QUETTA, Pakistan — A major earthquake rocked Pakistan’s southwest Saturday, killing at least 15 and sending panicked people running into the street just days after another quake in the same region killed hundreds, officials said.
The U.S. Geological Survey said on its website that a 6.8 magnitude quake was felt in Pakistan’s southwestern Baluchistan province.
Pakistan’s Meteorological Department measured the earthquake at 7.2 magnitude, saying its epicenter was about 90 miles west of the town of Khuzdar.
Baluchistan government spokesman Jan Mohammad Buledi said those killed Saturday died in the Mushkay area of Awaran. The death toll from Tuesday’s disaster was 359, he added.
Little may have been left to damage after Tuesday’s disaster. Few of the mud and homemade brick houses in the area survived Tuesday’s 7.7 magnitude quake that leveled villages and buried people in the rubble. Since then tens of thousands of people have been sleeping under the open sky or in tents.
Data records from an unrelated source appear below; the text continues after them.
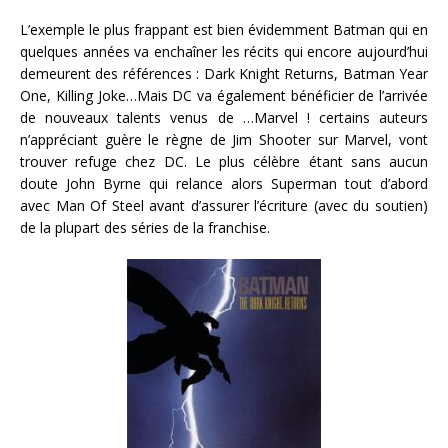
L’exemple le plus frappant est bien évidemment Batman qui en
quelques années va enchaîner les récits qui encore aujourd’hui
demeurent des références : Dark Knight Returns, Batman Year
One, Killing Joke…Mais DC va également bénéficier de l’arrivée
de nouveaux talents venus de …Marvel ! certains auteurs
n’appréciant guère le règne de Jim Shooter sur Marvel, vont
trouver refuge chez DC. Le plus célèbre étant sans aucun
doute John Byrne qui relance alors Superman tout d’abord
avec Man Of Steel avant d’assurer l’écriture (avec du soutien)
de la plupart des séries de la franchise.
Local authorities said they had heard some reports of houses that survived the first quake collapsing from the second.
Chief Pakistani meteorologist Arif Mahmood told Pakistani television that Saturday’s earthquake was an aftershock and such tremors could continue for weeks.
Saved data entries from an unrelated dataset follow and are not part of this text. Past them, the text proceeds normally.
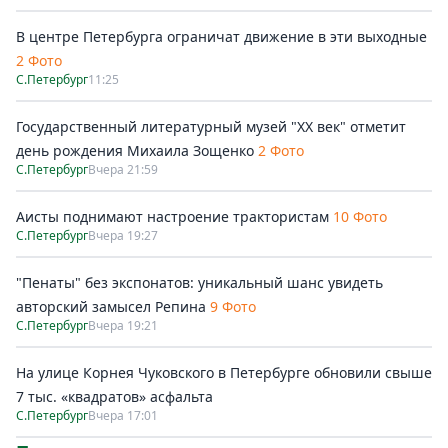
В центре Петербурга ограничат движение в эти выходные
2 Фото
С.Петербург
11:25
Государственный литературный музей "ХХ век" отметит
день рождения Михаила Зощенко
2 Фото
С.Петербург
Вчера 21:59
Аисты поднимают настроение трактористам
10 Фото
С.Петербург
Вчера 19:27
"Пенаты" без экспонатов: уникальный шанс увидеть
авторский замысел Репина
9 Фото
С.Петербург
Вчера 19:21
На улице Корнея Чуковского в Петербурге обновили свыше
7 тыс. «квадратов» асфальта
С.Петербург
Вчера 17:01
Pakistan TV showed people at the Awaran district’s main hospital fleeing into the street. In the provincial capital of Quetta, the tremor was so strong it prompted local parliament members to evacuate the building.
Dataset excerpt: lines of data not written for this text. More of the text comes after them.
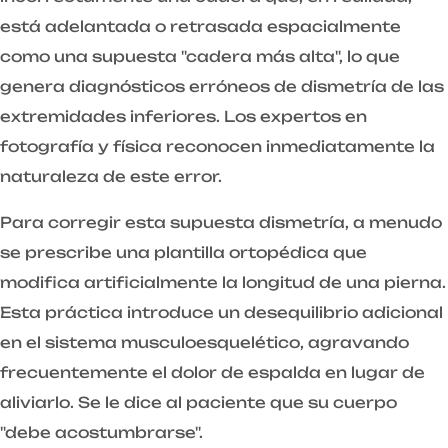
está adelantada o retrasada espacialmente
como una supuesta "cadera más alta", lo que
genera diagnósticos erróneos de dismetría de las
extremidades inferiores. Los expertos en
fotografía y física reconocen inmediatamente la
naturaleza de este error.
Para corregir esta supuesta dismetría, a menudo
se prescribe una plantilla ortopédica que
modifica artificialmente la longitud de una pierna.
Esta práctica introduce un desequilibrio adicional
en el sistema musculoesquelético, agravando
frecuentemente el dolor de espalda en lugar de
aliviarlo. Se le dice al paciente que su cuerpo
"debe acostumbrarse".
Baluchistan is Pakistan’s largest but least populated province. The rough terrain and the lack of decent roads have made access difficult for rescue staff. The Pakistani Air Force has been air dropping supplies and using helicopters to ferry injured people for medical care.
But at least two of those helicopters have come under fire from separatist fighters, say Pakistani officials. The Pakistani military has been trying to suppress an uprising in the vast, arid province for years by rebels who want an independent state for the Baluch people.
To the north, Pakistan is dealing with militants who want to overthrow the central government and establish a hard-line Islamic state.
Newly elected Prime Minister Nawaz Sharif has vowed to pursue peace talks with the militants to end the fighting. But the militants have shown little interest in negotiations.